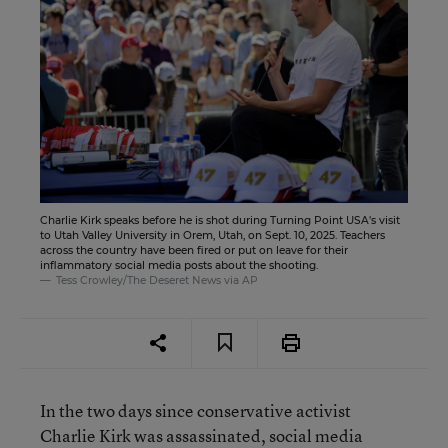
Charlie Kirk speaks before he is shot during Turning Point USA's visit
to Utah Valley University in Orem, Utah, on Sept. 10, 2025. Teachers
across the country have been fired or put on leave for their
inflammatory social media posts about the shooting.
Tess Crowley/The Deseret News via AP
In the two days since conservative activist
Charlie Kirk was assassinated, social media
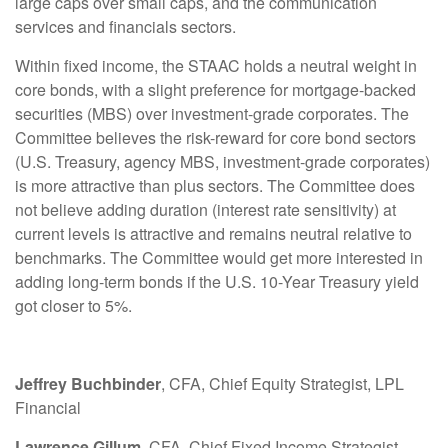
large caps over small caps, and the communication
services and financials sectors.
Within fixed income, the STAAC holds a neutral weight in
core bonds, with a slight preference for mortgage-backed
securities (MBS) over investment-grade corporates. The
Committee believes the risk-reward for core bond sectors
(U.S. Treasury, agency MBS, investment-grade corporates)
is more attractive than plus sectors. The Committee does
not believe adding duration (interest rate sensitivity) at
current levels is attractive and remains neutral relative to
benchmarks. The Committee would get more interested in
adding long-term bonds if the U.S. 10-Year Treasury yield
got closer to 5%.
Jeffrey Buchbinder
, CFA, Chief Equity Strategist, LPL
Financial
Lawrence Gillum
, CFA, Chief Fixed Income Strategist,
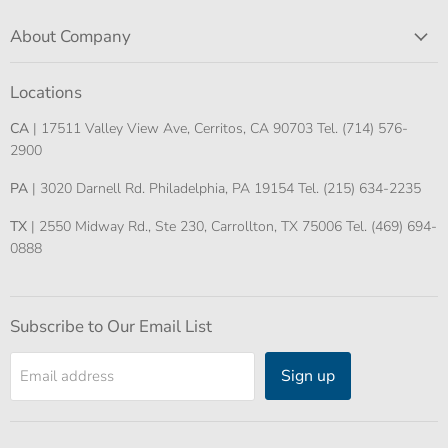
About Company
Locations
CA
| 17511 Valley View Ave, Cerritos, CA 90703 Tel. (714) 576-
2900
PA
| 3020 Darnell Rd. Philadelphia, PA 19154 Tel. (215) 634-2235
TX
| 2550 Midway Rd., Ste 230, Carrollton, TX 75006 Tel. (469) 694-
0888
Subscribe to Our Email List
Sign up
Email address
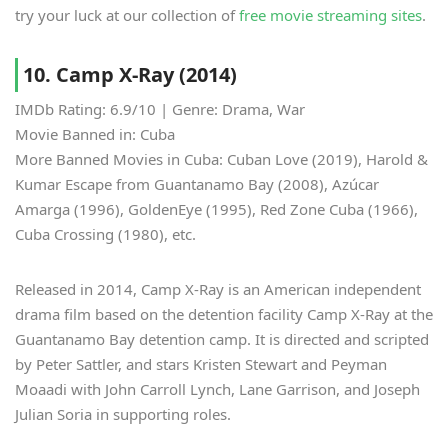
try your luck at our collection of
free movie streaming sites
.
10. Camp X-Ray (2014)
IMDb Rating: 6.9/10 | Genre: Drama, War
Movie Banned in: Cuba
More Banned Movies in Cuba: Cuban Love (2019), Harold &
Kumar Escape from Guantanamo Bay (2008), Azúcar
Amarga (1996), GoldenEye (1995), Red Zone Cuba (1966),
Cuba Crossing (1980), etc.
Released in 2014, Camp X-Ray is an American independent
drama film based on the detention facility Camp X-Ray at the
Guantanamo Bay detention camp. It is directed and scripted
by Peter Sattler, and stars Kristen Stewart and Peyman
Moaadi with John Carroll Lynch, Lane Garrison, and Joseph
Julian Soria in supporting roles.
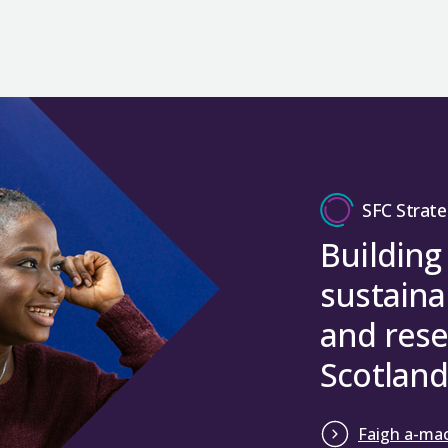
SFC Strate
Building
sustaina
and rese
Scotland
Faigh a-mac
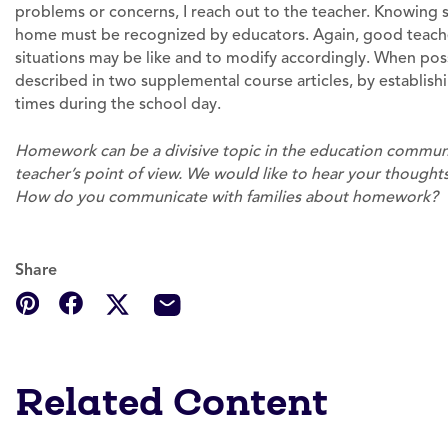
problems or concerns, I reach out to the teacher. Knowing s
home must be recognized by educators. Again, good teach
situations may be like and to modify accordingly. When pos
described in two supplemental course articles, by establish
times during the school day.
Homework can be a divisive topic in the education communi
teacher’s point of view. We would like to hear your thoug
How do you communicate with families about homework?
Share
Related Content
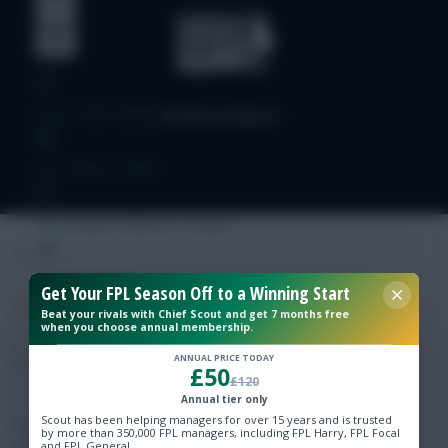
Free Team Rating
FPL Fixture Ticker
Pre-Season Minutes Tracker
Members Area
Get Your FPL Season Off to a Winning Start
Beat your rivals with Chief Scout and get 7 months free
when you choose annual membership.
Expert Team Reveals
ANNUAL PRICE TODAY
£50
£120
Why Join Us
Annual tier only
Scout has been helping managers for over 15 years and is trusted
Comments
by more than 350,000 FPL managers, including FPL Harry, FPL Focal
and FPL General.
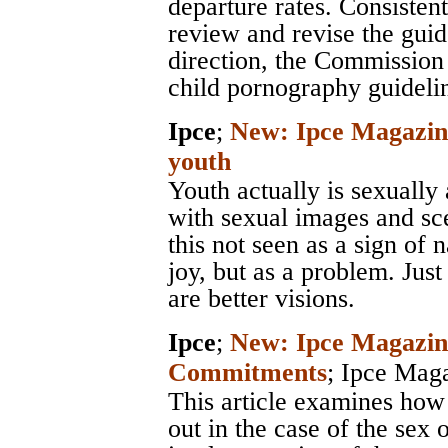
departure rates. Consisten
review and revise the gui
direction, the Commission 
child pornography guidelin
Ipce
;
New: Ipce Magazine
youth
Youth actually is sexually 
with sexual images and scen
this not seen as a sign of 
joy, but as a problem. Just
are better visions.
Ipce
;
New: Ipce Magazine
Commitments
;
Ipce Mag
This article examines how
out in the case of the sex 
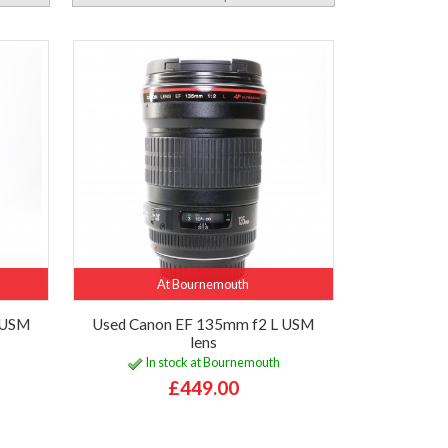
At Bournemouth
 USM
Used Canon EF 135mm f2 L USM
lens
In stock at Bournemouth
£449.00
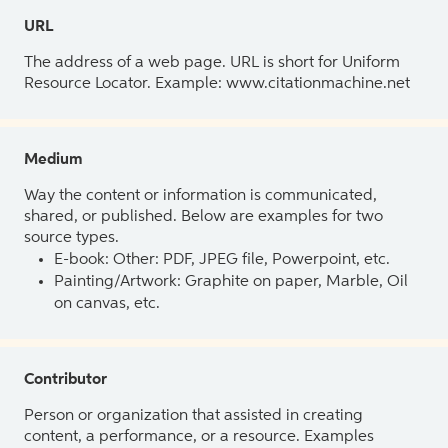
URL
The address of a web page. URL is short for Uniform
Resource Locator. Example: www.citationmachine.net
Medium
Way the content or information is communicated,
shared, or published. Below are examples for two
source types.
E-book: Other: PDF, JPEG file, Powerpoint, etc.
Painting/Artwork: Graphite on paper, Marble, Oil
on canvas, etc.
Contributor
Person or organization that assisted in creating
content, a performance, or a resource. Examples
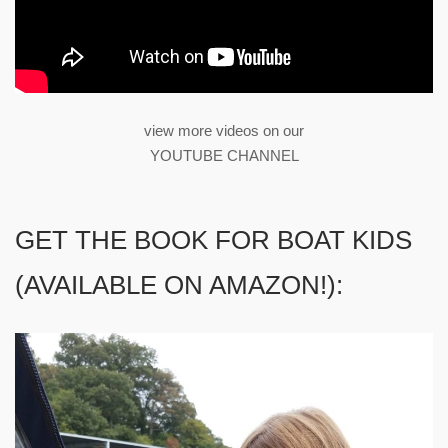
view more videos on our
YOUTUBE CHANNEL
GET THE BOOK FOR BOAT KIDS
(AVAILABLE ON AMAZON!):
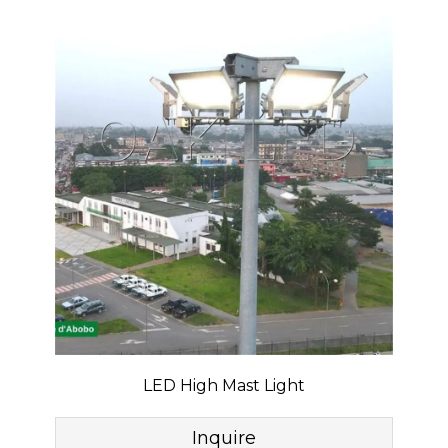
LED High Mast Light
Inquire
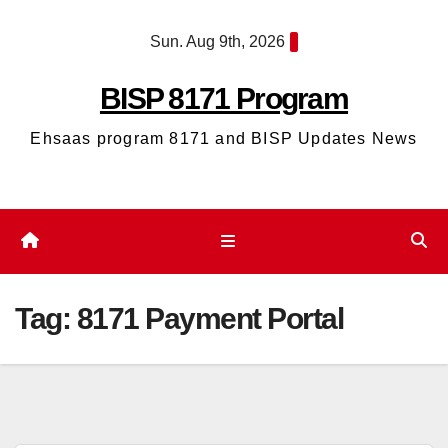
Skip
Sun. Aug 9th, 2026
to
content
BISP 8171 Program
Ehsaas program 8171 and BISP Updates News
Tag:
8171 Payment Portal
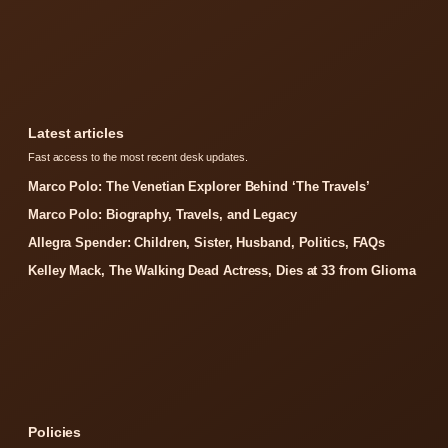
Latest articles
Fast access to the most recent desk updates.
Marco Polo: The Venetian Explorer Behind ‘The Travels’
Marco Polo: Biography, Travels, and Legacy
Allegra Spender: Children, Sister, Husband, Politics, FAQs
Kelley Mack, The Walking Dead Actress, Dies at 33 from Glioma
Policies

=-=-=

YOUR ASSIGNMENT: The data is to be restated word for word, with any pictures set aside.

SOLUTION FOR THIS TASK:
Charlie Kirk speaks before he is shot during Turning Point USA's visit
to Utah Valley University in Orem, Utah, on Sept. 10, 2025. Teachers
across the country have been fired or put on leave for their
inflammatory social media posts about the shooting.
Tess Crowley/The Deseret News via AP
In the two days since conservative activist
Charlie Kirk was assassinated, social media
large caps over small caps, and the communication
services and financials sectors.
Within fixed income, the STAAC holds a neutral weight in
core bonds, with a slight preference for mortgage-backed
securities (MBS) over investment-grade corporates. The
Committee believes the risk-reward for core bond sectors
(U.S. Treasury, agency MBS, investment-grade corporates)
is more attractive than plus sectors. The Committee does
not believe adding duration (interest rate sensitivity) at
current levels is attractive and remains neutral relative to
benchmarks. The Committee would get more interested in
adding long-term bonds if the U.S. 10-Year Treasury yield
got closer to 5%.
Jeffrey Buchbinder
, CFA, Chief Equity Strategist, LPL
Financial
Lawrence Gillum
, CFA, Chief Fixed Income Strategist,
About Company
Locations
CA
| 17511 Valley View Ave, Cerritos, CA 90703 Tel. (714) 576-
2900
PA
| 3020 Darnell Rd. Philadelphia, PA 19154 Tel. (215) 634-2235
TX
| 2550 Midway Rd., Ste 230, Carrollton, TX 75006 Tel. (469) 694-
0888
Subscribe to Our Email List
Sign up
Email address
try your luck at our collection of
free movie streaming sites
.
10. Camp X-Ray (2014)
IMDb Rating: 6.9/10 | Genre: Drama, War
Movie Banned in: Cuba
More Banned Movies in Cuba: Cuban Love (2019), Harold &
Kumar Escape from Guantanamo Bay (2008), Azúcar
Amarga (1996), GoldenEye (1995), Red Zone Cuba (1966),
Cuba Crossing (1980), etc.
Released in 2014, Camp X-Ray is an American independent
drama film based on the detention facility Camp X-Ray at the
Guantanamo Bay detention camp. It is directed and scripted
by Peter Sattler, and stars Kristen Stewart and Peyman
Moaadi with John Carroll Lynch, Lane Garrison, and Joseph
Julian Soria in supporting roles.
SFC Strate
Building
sustaina
and rese
Scotland
Faigh a-mac
problems or concerns, I reach out to the teacher. Knowing s
home must be recognized by educators. Again, good teach
situations may be like and to modify accordingly. When pos
described in two supplemental course articles, by establish
times during the school day.
Homework can be a divisive topic in the education communi
teacher’s point of view. We would like to hear your thoug
How do you communicate with families about homework?
Share
Related Content
Free Team Rating
FPL Fixture Ticker
Pre-Season Minutes Tracker
Members Area
Get Your FPL Season Off to a Winning Start
Beat your rivals with Chief Scout and get 7 months free
when you choose annual membership.
Expert Team Reveals
ANNUAL PRICE TODAY
£50
£120
Why Join Us
Annual tier only
Scout has been helping managers for over 15 years and is trusted
Comments
by more than 350,000 FPL managers, including FPL Harry, FPL Focal
and FPL General.
departure rates. Consisten
review and revise the gui
direction, the Commission 
child pornography guidelin
Ipce
;
New: Ipce Magazine
youth
Youth actually is sexually 
with sexual images and scen
this not seen as a sign of 
joy, but as a problem. Just
are better visions.
Ipce
;
New: Ipce Magazine
Commitments
;
Ipce Mag
This article examines how
out in the case of the sex 
At Bournemouth
 USM
Used Canon EF 135mm f2 L USM
lens
In stock at Bournemouth
£449.00
URL
The address of a web page. URL is short for Uniform
Resource Locator. Example: www.citationmachine.net
Medium
Way the content or information is communicated,
shared, or published. Below are examples for two
source types.
E-book: Other: PDF, JPEG file, Powerpoint, etc.
Painting/Artwork: Graphite on paper, Marble, Oil
on canvas, etc.
Contributor
Person or organization that assisted in creating
content, a performance, or a resource. Examples
view more videos on our
YOUTUBE CHANNEL
GET THE BOOK FOR BOAT KIDS
(AVAILABLE ON AMAZON!):
LED High Mast Light
Inquire
Skip
Sun. Aug 9th, 2026
to
content
BISP 8171 Program
Ehsaas program 8171 and BISP Updates News
Tag:
8171 Payment Portal
Latest articles
Fast access to the most recent desk updates.
Marco Polo: The Venetian Explorer Behind ‘The Travels’
Marco Polo: Biography, Travels, and Legacy
Allegra Spender: Children, Sister, Husband, Politics, FAQs
Kelley Mack, The Walking Dead Actress, Dies at 33 from Glioma
Policies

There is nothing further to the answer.